Deleting this would harm British inventors and businesses by removing their ability to claim patent priority rights in Cape Verde, potentially allowing competitors to patent the same inventions there first. This is a minor administrative update maintaining reciprocal international IP arrangements, imposing no regulatory burden.

keep The Designs (Convention Countries) (Amendment) Order 2009 uksi-2009-2747 · 2009
Summary

Amends the Designs (Convention Countries) Order 2007 to add Cape Verde to the list of convention countries for the purposes of design patent priority rights under international intellectual property treaties.

Reason

This is a minor reciprocal administrative update adding a single country to an existing international framework. Deleting it would disadvantage British designers seeking IP protection in Cape Verde while providing no discernible benefit. The underlying Paris Convention system for design priority rights, while not идеально from a pure free-market standpoint, represents accepted international practice that British businesses have already structured their affairs around.

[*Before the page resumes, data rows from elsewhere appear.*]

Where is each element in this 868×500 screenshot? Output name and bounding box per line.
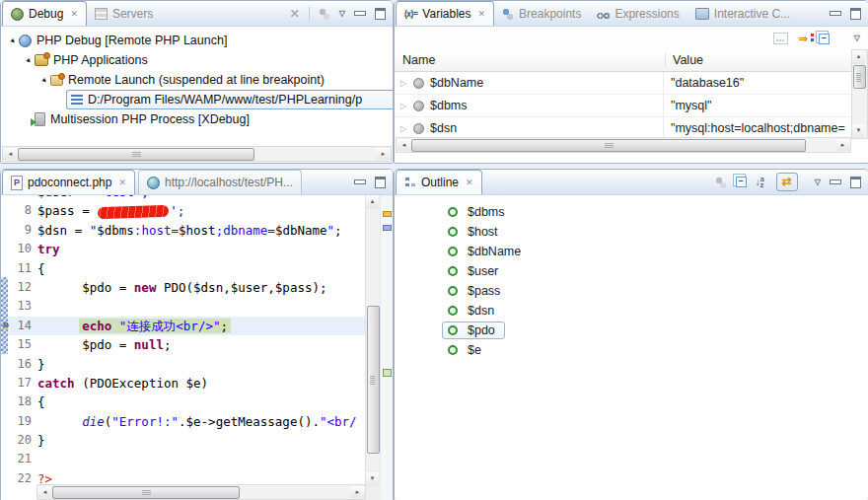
outline-item[interactable]: $pass	[395, 281, 868, 301]
editor-body[interactable]: 7$user = 'test';8$pass = ';9$dsn = "$dbm…	[1, 195, 393, 500]
editor-hscroll-thumb[interactable]	[52, 486, 240, 499]
close-tab-icon[interactable]: ✕	[478, 9, 486, 19]
focus-icon[interactable]	[715, 177, 727, 188]
overview-mark-annotation[interactable]	[383, 225, 392, 231]
scroll-up-icon[interactable]: ▲	[852, 50, 865, 64]
expanded-arrow-icon[interactable]: ▼	[6, 34, 19, 46]
expanded-arrow-icon[interactable]: ▼	[37, 73, 50, 86]
column-value[interactable]: Value	[666, 53, 853, 67]
collapsed-arrow-icon[interactable]: ▷	[400, 124, 413, 133]
tab-outline[interactable]: Outline ✕	[396, 170, 482, 194]
code-line[interactable]: 20}	[1, 431, 366, 450]
code-line[interactable]: 9$dsn = "$dbms:host=$host;dbname=$dbName…	[1, 221, 366, 240]
tab-variables[interactable]: (x)= Variables ✕	[396, 1, 494, 26]
debug-hscroll-thumb[interactable]	[18, 148, 254, 161]
code-line[interactable]: 8$pass = ';	[1, 201, 366, 220]
minimize-icon[interactable]	[354, 11, 366, 16]
sort-icon[interactable]: ↓ az	[756, 177, 767, 188]
scroll-up-icon[interactable]: ▲	[366, 195, 379, 209]
show-logical-structure-icon[interactable]: ⇒	[799, 33, 808, 45]
variables-hscrollbar[interactable]: ◄ ►	[396, 137, 851, 153]
variable-row[interactable]: ▷$dbName"database16"	[395, 72, 853, 95]
code-line[interactable]: 13	[1, 297, 366, 316]
maximize-icon[interactable]	[850, 177, 861, 188]
minimize-icon[interactable]	[830, 179, 841, 184]
maximize-icon[interactable]	[375, 8, 386, 20]
debug-tree-item[interactable]: ▼Remote Launch (suspended at line breakp…	[1, 70, 393, 90]
outline-item[interactable]: $dbms	[395, 202, 868, 222]
code-line[interactable]: 10try	[1, 240, 366, 258]
maximize-icon[interactable]	[375, 177, 386, 188]
code-line[interactable]: 18{	[1, 393, 366, 411]
collapse-all-icon[interactable]: −	[736, 177, 747, 187]
code-line[interactable]: 11{	[1, 259, 366, 278]
overview-mark-occurrence[interactable]	[383, 211, 392, 217]
code-line[interactable]: 15 $pdo = null;	[1, 335, 366, 354]
tab-expressions[interactable]: Expressions	[589, 1, 687, 26]
tab-browser[interactable]: http://localhost/test/PH...	[138, 170, 302, 194]
horizontal-sash[interactable]	[0, 162, 868, 169]
vertical-sash[interactable]	[392, 0, 395, 500]
remove-terminated-icon[interactable]: ✕	[290, 8, 300, 20]
collapse-all-icon[interactable]: −	[819, 34, 830, 44]
code-line[interactable]: 12 $pdo = new PDO($dsn,$user,$pass);	[1, 278, 366, 297]
close-tab-icon[interactable]: ✕	[118, 178, 126, 187]
debug-tree-item[interactable]: ▼PHP Debug [Remote PHP Launch]	[1, 31, 393, 50]
link-with-editor-icon[interactable]: ⇄	[776, 173, 798, 191]
scroll-left-icon[interactable]: ◄	[397, 139, 411, 151]
debug-filter-icon[interactable]	[319, 8, 330, 20]
view-menu-icon[interactable]: ▽	[815, 177, 821, 188]
code-line[interactable]: 17catch (PDOException $e)	[1, 374, 366, 393]
overview-mark-current-line[interactable]	[383, 369, 392, 377]
scroll-right-icon[interactable]: ►	[350, 486, 365, 498]
variables-hscroll-thumb[interactable]	[411, 139, 806, 152]
scroll-left-icon[interactable]: ◄	[3, 148, 18, 160]
scroll-right-icon[interactable]: ►	[376, 148, 391, 160]
outline-item[interactable]: $user	[395, 261, 868, 281]
minimize-icon[interactable]	[830, 11, 841, 16]
editor-vscroll-thumb[interactable]	[367, 306, 380, 454]
code-token: null	[134, 337, 164, 352]
maximize-icon[interactable]	[850, 8, 861, 20]
view-menu-icon[interactable]: ▽	[854, 33, 860, 44]
code-viewport[interactable]: 7$user = 'test';8$pass = ';9$dsn = "$dbm…	[1, 195, 366, 486]
outline-item[interactable]: $host	[395, 222, 868, 242]
code-line[interactable]: 14 echo "连接成功<br/>";	[1, 317, 366, 335]
variables-vscroll-thumb[interactable]	[853, 65, 866, 89]
tab-pdoconnect[interactable]: P pdoconnect.php ✕	[2, 170, 135, 194]
outline-item[interactable]: $dbName	[395, 242, 868, 261]
close-tab-icon[interactable]: ✕	[466, 178, 473, 187]
tab-breakpoints[interactable]: Breakpoints	[494, 1, 589, 26]
show-type-names-icon[interactable]	[773, 33, 788, 44]
column-name[interactable]: Name	[395, 53, 666, 67]
code-line[interactable]: 16}	[1, 355, 366, 374]
scroll-left-icon[interactable]: ◄	[37, 486, 52, 498]
tab-interactive-console[interactable]: Interactive C...	[687, 1, 798, 26]
editor-vscrollbar[interactable]: ▲ ▼	[365, 195, 381, 486]
tab-servers[interactable]: Servers	[87, 1, 161, 26]
scroll-down-icon[interactable]: ▼	[366, 472, 379, 486]
variable-row[interactable]: ▷$dbms"mysql"	[395, 95, 853, 117]
collapsed-arrow-icon[interactable]: ▷	[400, 102, 413, 110]
view-menu-icon[interactable]: ▽	[339, 8, 345, 20]
code-token: catch	[37, 376, 75, 391]
debug-tree-item[interactable]: Multisession PHP Process [XDebug]	[1, 109, 393, 129]
variables-vscrollbar[interactable]: ▲ ▼	[851, 49, 868, 139]
expanded-arrow-icon[interactable]: ▼	[22, 53, 35, 66]
debug-tree-item[interactable]: ▼PHP Applications	[1, 50, 393, 70]
outline-item[interactable]: $dsn	[395, 301, 868, 321]
outline-selected-item[interactable]: $pdo	[442, 321, 505, 339]
debug-hscrollbar[interactable]: ◄ ►	[2, 146, 392, 162]
code-line[interactable]: 19 die("Error!:".$e->getMeassage()."<br/	[1, 412, 366, 431]
outline-item[interactable]: $pdo	[395, 321, 868, 340]
close-tab-icon[interactable]: ✕	[70, 9, 78, 19]
tab-debug[interactable]: Debug ✕	[2, 1, 87, 26]
scroll-right-icon[interactable]: ►	[835, 139, 850, 151]
outline-item[interactable]: $e	[395, 340, 868, 360]
debug-tree-item[interactable]: D:/Program Files/WAMP/www/test/PHPLearni…	[66, 90, 393, 109]
scroll-down-icon[interactable]: ▼	[852, 124, 865, 138]
code-line[interactable]: 21	[1, 450, 366, 468]
collapsed-arrow-icon[interactable]: ▷	[400, 79, 413, 88]
editor-hscrollbar[interactable]: ◄ ►	[36, 484, 366, 500]
minimize-icon[interactable]	[354, 179, 366, 184]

keep CONSEQUENTIAL AMENDMENTS uksi-2009-2748 · 2009
Summary

This Order establishes the Secretary of State for Business, Innovation and Skills as a corporation sole and transfers functions, property, rights and liabilities from the former Secretary of State for Business, Enterprise and Regulatory Reform and the former Secretary of State for Innovation, Universities and Skills. It provides for continuity of legal proceedings, documents, and forms, and amends related legislation to reflect the transfers.

Reason

This Order is a machinery of government restructuring that merely consolidates departmental functions. It imposes no regulatory burdens, compliance costs, or restrictions on economic activity. It does not regulate businesses, trade, or individuals—it only reorganises internal government administration. As a purely administrative instrument, its deletion would create legal uncertainty around the transfer of functions and continuity of government operations without reducing any regulatory burden on citizens or businesses.